**What to do:** Print the records below exactly, with no pictures.

Items listed in a dataset
══════════════════════════════

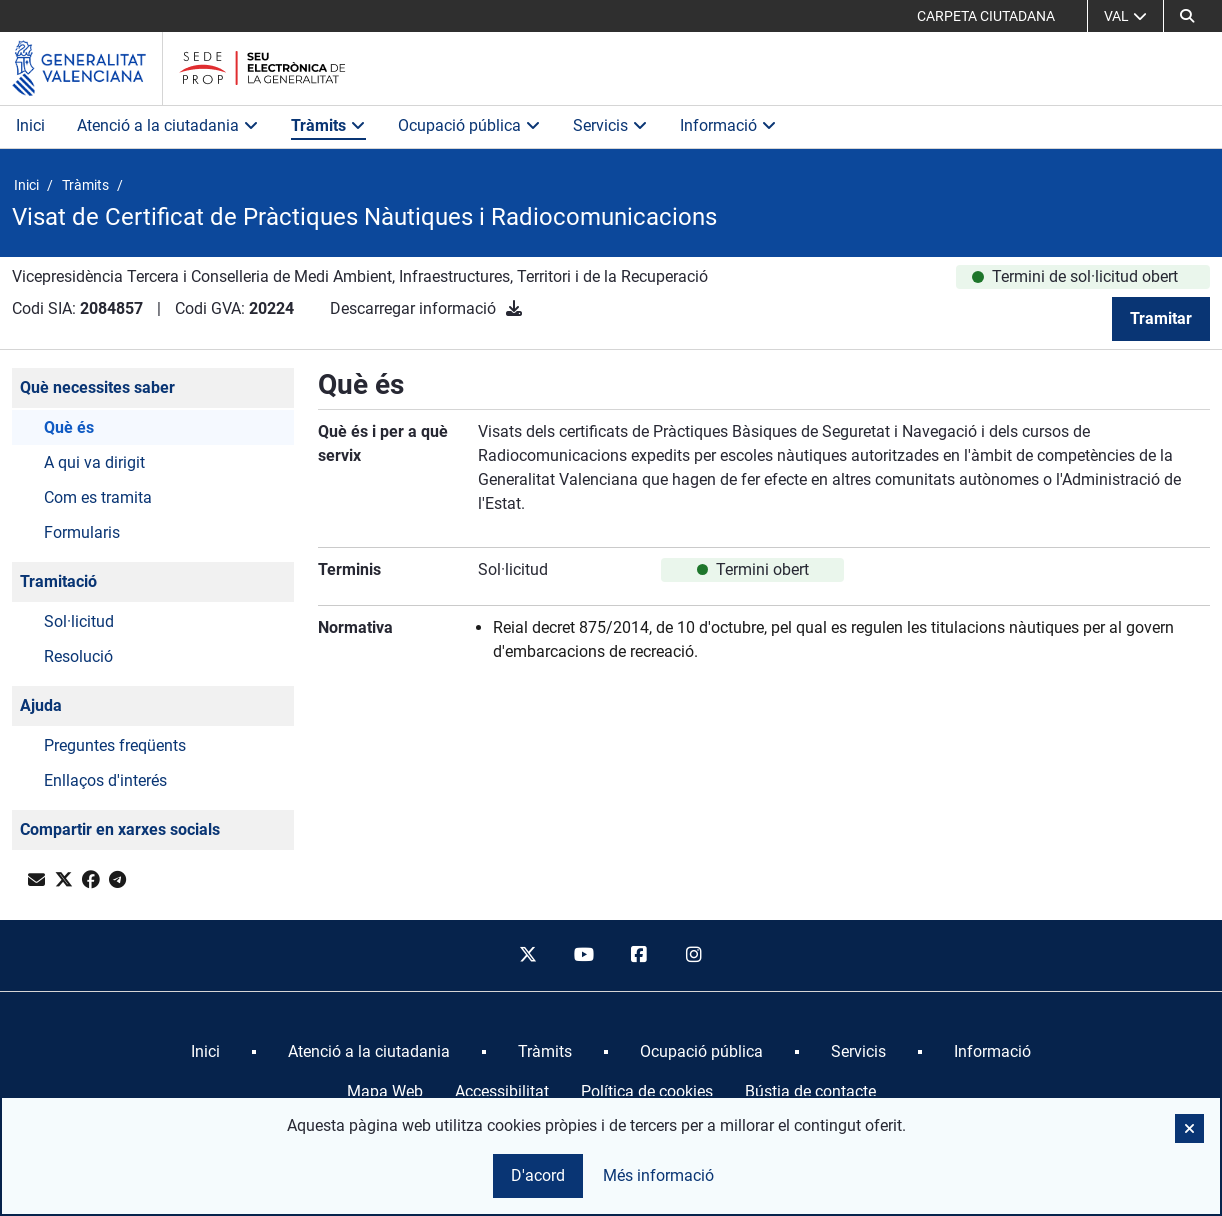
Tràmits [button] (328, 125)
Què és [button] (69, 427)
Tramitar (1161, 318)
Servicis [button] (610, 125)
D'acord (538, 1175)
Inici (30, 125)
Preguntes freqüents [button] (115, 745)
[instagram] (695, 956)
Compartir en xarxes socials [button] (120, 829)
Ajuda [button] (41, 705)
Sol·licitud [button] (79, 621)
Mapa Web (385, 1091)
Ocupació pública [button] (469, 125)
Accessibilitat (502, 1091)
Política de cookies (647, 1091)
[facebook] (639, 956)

══════════════════════════════

**Output of the task:**
Tràmits [button] (328, 125)
Què és [button] (69, 427)
Tramitar (1161, 318)
Servicis [button] (610, 125)
D'acord (538, 1175)
Inici (30, 125)
Preguntes freqüents [button] (115, 745)
[instagram] (695, 956)
Compartir en xarxes socials [button] (120, 829)
Ajuda [button] (41, 705)
Sol·licitud [button] (79, 621)
Mapa Web (385, 1091)
Ocupació pública [button] (469, 125)
Accessibilitat (502, 1091)
Política de cookies (647, 1091)
[facebook] (639, 956)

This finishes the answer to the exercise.